New eyes with perfect vision plus new things like sharper vision, zoom lenses and the ability to see in the dark, that would be a real temptation.
Kozbot
QUOTE (FlakJacket)
On a slightly related topic, how often have peoples characters had one of their contacts approach them for information on a subject, or for help in a personal matter?

Hell yes. My PCs generally live or die by their contacts especially the group I've got now that's gotten closer to the 'end game' where each of them have around 20ish contacts. They've had a few contacts call them up and ask to be extracted, a few cops contacts call them up and ask them for help working on a case which resulted in them getting a few shadowruns from lonestar and all kinds of similar stuff. Sometimes I have contacts call and give them a tip or something so they can go to a fixer and see if there's any related work. I like letting my PCs set their own shadowruns to a certain degree and I find contacts as a great way of doing that.

I also pretty regularly have contacts just call up and ask for intel on the shadow scene or if the PCs just have some knowledge that will help them, the same way the PCs do to the contacts.

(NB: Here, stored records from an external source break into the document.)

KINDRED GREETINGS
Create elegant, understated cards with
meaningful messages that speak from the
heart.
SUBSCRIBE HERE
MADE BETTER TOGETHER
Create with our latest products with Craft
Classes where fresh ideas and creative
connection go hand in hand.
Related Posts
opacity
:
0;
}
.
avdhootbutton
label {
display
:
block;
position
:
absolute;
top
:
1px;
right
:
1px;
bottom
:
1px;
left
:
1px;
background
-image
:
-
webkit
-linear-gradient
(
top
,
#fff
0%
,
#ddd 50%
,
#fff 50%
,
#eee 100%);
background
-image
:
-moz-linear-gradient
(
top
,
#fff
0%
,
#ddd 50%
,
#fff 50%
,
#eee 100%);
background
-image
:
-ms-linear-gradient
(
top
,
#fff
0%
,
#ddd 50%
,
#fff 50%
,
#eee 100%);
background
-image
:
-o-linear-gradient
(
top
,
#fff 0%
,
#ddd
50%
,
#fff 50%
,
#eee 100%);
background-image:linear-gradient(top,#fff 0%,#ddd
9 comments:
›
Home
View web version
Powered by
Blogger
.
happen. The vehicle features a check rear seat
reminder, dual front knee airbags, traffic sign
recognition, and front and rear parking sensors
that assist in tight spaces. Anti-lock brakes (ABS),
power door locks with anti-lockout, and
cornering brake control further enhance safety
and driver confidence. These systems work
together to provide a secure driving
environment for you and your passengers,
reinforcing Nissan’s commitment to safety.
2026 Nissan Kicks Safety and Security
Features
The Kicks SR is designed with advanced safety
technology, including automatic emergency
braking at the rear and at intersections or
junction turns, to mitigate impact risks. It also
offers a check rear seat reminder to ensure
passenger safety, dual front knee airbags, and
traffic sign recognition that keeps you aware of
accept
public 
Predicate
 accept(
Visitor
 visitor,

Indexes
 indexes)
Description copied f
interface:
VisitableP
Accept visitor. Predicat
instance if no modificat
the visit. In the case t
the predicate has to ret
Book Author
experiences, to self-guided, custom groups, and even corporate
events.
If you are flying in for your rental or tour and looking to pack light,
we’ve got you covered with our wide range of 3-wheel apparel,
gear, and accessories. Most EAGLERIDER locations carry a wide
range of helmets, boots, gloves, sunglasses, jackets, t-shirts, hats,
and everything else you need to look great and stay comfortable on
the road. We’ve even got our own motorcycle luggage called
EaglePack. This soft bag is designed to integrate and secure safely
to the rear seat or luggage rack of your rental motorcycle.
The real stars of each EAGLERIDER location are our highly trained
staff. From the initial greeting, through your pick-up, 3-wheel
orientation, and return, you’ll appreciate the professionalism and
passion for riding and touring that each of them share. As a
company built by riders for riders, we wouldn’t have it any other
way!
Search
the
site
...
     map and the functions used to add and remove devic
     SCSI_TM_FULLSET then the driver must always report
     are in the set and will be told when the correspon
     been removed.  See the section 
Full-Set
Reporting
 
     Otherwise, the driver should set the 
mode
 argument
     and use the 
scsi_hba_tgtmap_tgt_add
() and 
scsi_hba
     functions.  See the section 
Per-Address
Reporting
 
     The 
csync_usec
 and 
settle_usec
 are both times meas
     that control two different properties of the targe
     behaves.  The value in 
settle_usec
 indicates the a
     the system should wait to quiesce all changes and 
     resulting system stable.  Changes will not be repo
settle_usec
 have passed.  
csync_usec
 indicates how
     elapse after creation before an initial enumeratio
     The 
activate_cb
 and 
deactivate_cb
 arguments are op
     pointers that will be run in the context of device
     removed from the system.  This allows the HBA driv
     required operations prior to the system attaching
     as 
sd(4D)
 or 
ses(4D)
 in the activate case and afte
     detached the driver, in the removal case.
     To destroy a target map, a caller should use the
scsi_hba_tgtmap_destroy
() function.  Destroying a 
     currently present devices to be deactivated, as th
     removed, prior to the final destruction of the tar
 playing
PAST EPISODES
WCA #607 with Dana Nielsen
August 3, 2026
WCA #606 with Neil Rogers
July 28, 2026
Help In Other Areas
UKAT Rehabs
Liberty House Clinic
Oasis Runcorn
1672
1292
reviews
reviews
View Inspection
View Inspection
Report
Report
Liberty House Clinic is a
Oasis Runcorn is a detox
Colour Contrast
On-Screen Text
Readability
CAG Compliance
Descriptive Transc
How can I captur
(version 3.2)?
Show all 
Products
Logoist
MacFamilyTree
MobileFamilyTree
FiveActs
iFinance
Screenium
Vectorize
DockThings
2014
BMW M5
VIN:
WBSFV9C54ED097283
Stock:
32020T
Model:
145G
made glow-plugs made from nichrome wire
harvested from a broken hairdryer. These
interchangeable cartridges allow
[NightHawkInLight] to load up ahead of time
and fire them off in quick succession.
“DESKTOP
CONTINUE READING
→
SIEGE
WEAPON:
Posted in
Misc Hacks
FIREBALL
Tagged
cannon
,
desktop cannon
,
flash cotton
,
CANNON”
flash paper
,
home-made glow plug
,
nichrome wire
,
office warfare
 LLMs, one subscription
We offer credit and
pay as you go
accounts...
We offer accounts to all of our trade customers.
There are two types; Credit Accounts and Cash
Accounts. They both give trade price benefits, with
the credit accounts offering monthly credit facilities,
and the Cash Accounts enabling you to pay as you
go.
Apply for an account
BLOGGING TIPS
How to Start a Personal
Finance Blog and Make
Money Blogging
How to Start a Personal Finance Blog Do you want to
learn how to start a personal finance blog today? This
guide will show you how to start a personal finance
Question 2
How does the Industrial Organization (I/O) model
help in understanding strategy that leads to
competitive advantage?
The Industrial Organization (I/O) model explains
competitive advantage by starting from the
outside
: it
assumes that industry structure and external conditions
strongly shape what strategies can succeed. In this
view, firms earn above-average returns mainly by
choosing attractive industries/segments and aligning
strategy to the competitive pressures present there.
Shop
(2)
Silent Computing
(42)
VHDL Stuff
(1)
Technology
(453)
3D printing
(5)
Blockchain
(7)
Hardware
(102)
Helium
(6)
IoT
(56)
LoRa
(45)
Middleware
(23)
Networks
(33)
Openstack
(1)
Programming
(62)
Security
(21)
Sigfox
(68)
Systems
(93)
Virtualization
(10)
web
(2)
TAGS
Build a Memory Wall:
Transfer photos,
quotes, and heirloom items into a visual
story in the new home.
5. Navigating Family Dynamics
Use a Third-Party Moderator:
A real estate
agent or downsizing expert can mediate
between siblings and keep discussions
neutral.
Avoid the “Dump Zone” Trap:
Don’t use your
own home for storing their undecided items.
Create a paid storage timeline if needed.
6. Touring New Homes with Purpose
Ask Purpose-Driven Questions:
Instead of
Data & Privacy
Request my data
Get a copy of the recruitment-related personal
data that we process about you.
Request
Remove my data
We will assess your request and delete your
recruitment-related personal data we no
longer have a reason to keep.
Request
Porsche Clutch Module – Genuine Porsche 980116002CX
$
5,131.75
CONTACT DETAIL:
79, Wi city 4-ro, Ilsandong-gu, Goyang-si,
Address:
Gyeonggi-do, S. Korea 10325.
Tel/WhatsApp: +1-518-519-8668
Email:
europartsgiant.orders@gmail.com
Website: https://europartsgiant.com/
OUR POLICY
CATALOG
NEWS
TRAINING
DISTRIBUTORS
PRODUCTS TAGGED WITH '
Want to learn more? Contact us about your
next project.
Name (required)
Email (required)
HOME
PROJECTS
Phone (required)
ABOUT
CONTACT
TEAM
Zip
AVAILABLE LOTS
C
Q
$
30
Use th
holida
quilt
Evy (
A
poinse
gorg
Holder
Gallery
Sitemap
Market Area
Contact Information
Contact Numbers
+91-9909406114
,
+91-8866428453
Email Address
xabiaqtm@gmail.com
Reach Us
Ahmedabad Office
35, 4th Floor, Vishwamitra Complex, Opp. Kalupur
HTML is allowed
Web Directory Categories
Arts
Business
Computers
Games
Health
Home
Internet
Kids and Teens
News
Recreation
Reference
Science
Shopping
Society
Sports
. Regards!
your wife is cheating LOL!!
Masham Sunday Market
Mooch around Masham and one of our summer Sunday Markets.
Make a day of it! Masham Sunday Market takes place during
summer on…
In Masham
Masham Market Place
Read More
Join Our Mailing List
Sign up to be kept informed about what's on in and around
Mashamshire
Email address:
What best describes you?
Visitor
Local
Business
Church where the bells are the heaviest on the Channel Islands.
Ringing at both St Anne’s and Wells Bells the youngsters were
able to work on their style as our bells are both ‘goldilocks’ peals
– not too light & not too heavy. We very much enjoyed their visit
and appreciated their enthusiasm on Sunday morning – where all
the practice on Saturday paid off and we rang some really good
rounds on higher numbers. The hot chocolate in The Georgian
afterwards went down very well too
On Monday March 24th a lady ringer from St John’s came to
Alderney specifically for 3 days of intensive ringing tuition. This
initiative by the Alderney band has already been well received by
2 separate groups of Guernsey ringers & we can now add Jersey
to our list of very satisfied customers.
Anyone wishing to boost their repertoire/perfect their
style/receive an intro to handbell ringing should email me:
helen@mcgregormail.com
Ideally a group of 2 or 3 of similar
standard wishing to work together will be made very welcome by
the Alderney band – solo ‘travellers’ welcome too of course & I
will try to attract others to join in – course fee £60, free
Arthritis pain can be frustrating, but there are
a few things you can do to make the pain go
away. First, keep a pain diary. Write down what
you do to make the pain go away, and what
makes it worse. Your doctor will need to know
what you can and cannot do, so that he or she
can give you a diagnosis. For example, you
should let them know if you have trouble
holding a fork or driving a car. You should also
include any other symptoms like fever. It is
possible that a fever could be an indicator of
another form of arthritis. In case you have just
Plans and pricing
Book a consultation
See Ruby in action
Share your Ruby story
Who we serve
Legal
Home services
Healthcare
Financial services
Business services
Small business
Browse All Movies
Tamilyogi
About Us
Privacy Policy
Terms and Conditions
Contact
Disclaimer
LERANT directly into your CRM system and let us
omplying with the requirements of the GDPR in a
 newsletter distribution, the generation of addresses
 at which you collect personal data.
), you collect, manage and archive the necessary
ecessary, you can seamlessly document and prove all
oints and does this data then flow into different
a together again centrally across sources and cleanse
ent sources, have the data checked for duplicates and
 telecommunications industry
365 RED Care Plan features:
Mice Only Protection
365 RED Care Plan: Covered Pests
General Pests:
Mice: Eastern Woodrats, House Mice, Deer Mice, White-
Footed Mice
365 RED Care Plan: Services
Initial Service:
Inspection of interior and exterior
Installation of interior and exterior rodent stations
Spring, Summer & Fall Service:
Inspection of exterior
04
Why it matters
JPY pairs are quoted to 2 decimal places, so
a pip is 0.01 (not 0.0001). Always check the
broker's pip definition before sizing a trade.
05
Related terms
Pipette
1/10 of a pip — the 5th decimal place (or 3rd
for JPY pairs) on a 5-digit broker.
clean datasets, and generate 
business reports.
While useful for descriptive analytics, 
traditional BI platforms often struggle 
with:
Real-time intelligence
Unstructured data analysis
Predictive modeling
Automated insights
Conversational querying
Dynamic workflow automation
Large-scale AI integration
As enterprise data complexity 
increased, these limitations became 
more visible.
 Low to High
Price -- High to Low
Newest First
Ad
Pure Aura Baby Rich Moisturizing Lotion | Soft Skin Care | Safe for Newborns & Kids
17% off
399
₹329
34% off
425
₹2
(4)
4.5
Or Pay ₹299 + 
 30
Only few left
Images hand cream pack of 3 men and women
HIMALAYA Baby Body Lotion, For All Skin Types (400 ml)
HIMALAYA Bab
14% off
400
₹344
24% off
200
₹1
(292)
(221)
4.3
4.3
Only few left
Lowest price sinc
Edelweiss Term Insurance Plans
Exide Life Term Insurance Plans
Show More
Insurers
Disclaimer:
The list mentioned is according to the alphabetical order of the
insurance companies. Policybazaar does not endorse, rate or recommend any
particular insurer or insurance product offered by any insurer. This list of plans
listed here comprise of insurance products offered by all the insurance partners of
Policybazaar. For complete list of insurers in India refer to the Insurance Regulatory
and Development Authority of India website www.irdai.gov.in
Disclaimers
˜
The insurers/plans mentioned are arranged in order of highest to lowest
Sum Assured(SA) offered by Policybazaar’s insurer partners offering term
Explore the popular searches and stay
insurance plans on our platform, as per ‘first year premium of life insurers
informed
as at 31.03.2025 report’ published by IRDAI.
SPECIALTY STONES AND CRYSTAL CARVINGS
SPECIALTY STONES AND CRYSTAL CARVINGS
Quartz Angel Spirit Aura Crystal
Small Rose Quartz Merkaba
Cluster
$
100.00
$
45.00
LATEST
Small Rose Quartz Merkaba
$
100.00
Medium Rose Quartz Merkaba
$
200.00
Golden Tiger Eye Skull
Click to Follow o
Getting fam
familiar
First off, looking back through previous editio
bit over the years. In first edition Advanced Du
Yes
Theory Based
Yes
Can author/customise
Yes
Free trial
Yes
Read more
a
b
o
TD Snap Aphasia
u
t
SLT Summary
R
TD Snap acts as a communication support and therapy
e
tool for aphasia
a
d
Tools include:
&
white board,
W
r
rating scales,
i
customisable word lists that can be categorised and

I think it makes for a much more dynamic situation if your lone star contact calls you up from time to time to see what you've heard and so on.

I much more rarely have contacts call for help with personal matters, barring family members. For the most part no matter how cordial the relationship gets contacts understand that the PCs do horrible evil things for money and the PCs understand that if they make life difficult for their contacts at best they'll stop answering the phone at worst they'll turn over everything they know about the PC. While the corp secretary might let the runners crash at her place provided there is no heat directly on their tails she'll be much more hesitant to call them up to help her move or find her lost cousin. Unless of course her cousin is rumored to be involved in the shadow scene. Which gives me a good idea for a run. Hmmm I'm going to go right some stuff up now.